Copy out each line of the data that holds the word "Offenbach".

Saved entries

####################

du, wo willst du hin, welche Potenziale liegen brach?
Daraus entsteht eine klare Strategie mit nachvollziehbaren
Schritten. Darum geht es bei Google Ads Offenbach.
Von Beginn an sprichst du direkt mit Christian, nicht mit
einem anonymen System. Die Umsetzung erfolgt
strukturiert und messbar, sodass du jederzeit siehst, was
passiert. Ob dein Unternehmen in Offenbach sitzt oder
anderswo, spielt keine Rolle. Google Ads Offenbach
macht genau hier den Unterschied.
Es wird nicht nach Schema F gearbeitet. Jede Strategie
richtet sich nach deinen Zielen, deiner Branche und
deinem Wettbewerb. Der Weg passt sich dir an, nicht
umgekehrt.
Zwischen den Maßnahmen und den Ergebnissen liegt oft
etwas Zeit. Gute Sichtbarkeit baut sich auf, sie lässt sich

####################

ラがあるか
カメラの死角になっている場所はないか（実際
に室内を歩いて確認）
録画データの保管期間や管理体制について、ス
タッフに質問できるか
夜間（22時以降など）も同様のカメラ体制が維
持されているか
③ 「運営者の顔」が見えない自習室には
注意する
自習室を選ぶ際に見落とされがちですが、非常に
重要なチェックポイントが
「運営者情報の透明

####################

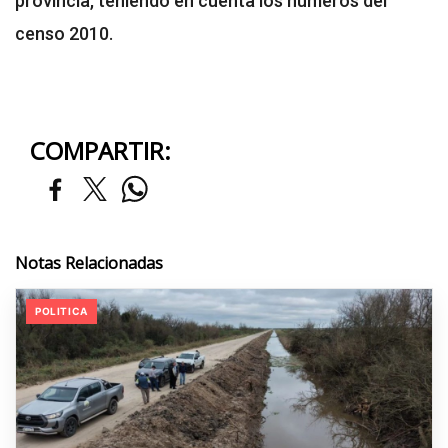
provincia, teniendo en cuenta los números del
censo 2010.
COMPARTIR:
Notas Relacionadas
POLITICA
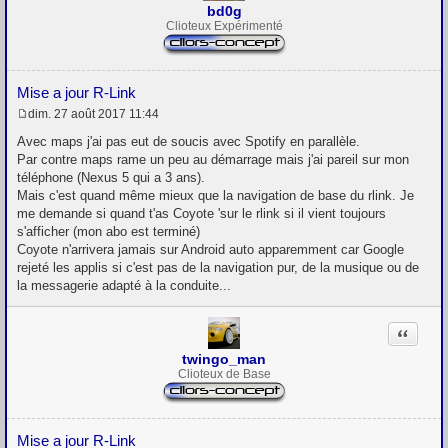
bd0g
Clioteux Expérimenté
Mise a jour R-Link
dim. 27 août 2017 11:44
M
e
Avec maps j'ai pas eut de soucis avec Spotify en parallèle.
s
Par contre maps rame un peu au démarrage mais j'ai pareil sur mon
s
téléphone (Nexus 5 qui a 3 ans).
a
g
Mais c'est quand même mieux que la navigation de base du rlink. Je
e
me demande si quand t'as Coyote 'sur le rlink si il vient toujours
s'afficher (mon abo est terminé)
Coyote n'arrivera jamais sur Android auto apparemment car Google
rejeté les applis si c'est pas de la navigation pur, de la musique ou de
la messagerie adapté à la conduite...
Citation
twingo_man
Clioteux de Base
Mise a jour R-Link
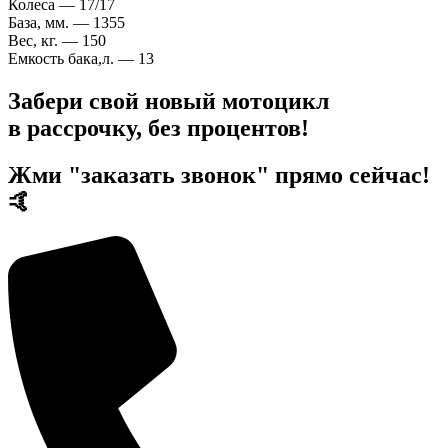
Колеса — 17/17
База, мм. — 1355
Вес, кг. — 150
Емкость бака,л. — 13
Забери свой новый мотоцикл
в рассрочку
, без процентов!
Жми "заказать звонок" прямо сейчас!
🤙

####################

**Reply**
Schritten. Darum geht es bei Google Ads Offenbach.
passiert. Ob dein Unternehmen in Offenbach sitzt oder
anderswo, spielt keine Rolle. Google Ads Offenbach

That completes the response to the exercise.